The amounts given above indicate the maximum amount public universities are allowed to charge. More than half of universities in England and Wales do charge the maximum of £9,000 per year – but at a diminishing number of universities, the annual tuition fees are just £6,000 for undergraduate home students. Postgraduate tuition fees vary significantly, depending on the university and the subject. Home students may be able to receive some funding from one of the UK’s research councils, the university itself, or via a career sponsorship scheme.
According to recent figures from the National Union of Students (NUS), the average annual cost of living in England (outside of London) for students is £12,056. This includes £4,989 for rent, £1,954 for food, £363 for household goods, £42 for insurance, £1,917 for personal items, £1,705 for travel and £1,190 for leisure.

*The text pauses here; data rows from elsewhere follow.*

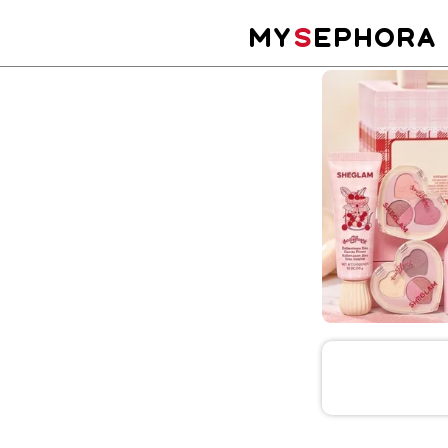
MY
S
EPHORA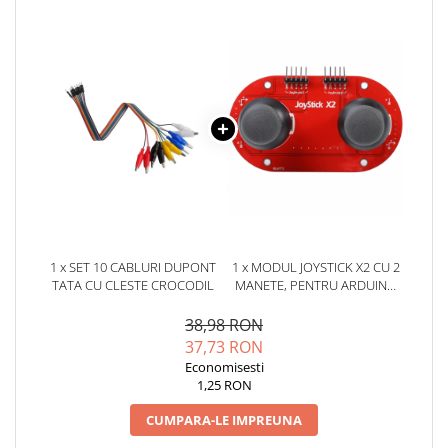
YAHBOOM
Burghie pentru Metal
YATO
Genti pentru Scule si Unelte
ZUBR
Electronica
Unelte pentru Electronica
Aparate de Sudura in Puncte
Microscoape Digitale
Osciloscoape Digitale
Generatoare de Semnal
Surse de Laborator
1 x SET 10 CABLURI DUPONT
1 x MODUL JOYSTICK X2 CU 2
Statii de Lipit
TATA CU CLESTE CROCODIL
MANETE, PENTRU ARDUINO
Letcon
AVR SI PIC
Accesorii pentru Lipit
38,98 RON
37,73 RON
Surubelnite de Precizie
Economisesti
Clesti de Precizie
1,25 RON
Kituri Electronice
CUMPARA-LE IMPREUNA
Placi de Dezvoltare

If you wish to study in London, you should expect to pay £13,521 for the same breakdown of goods and services. The biggest difference in the cost of living in London compared to the rest of England is in rent, which is estimated at an average of £6,340 per year. As the NUS points out, the figures for the rest of England can only be used as a rough guide to the overall cost of living in the UK.
For visa purposes, international students undertaking study in London proper will have to budget £1,020 for each month of stay in the country, while those who study in outer London or the rest of the UK will have to show £820 per month in order to prove they can cover the cost of living in the UK.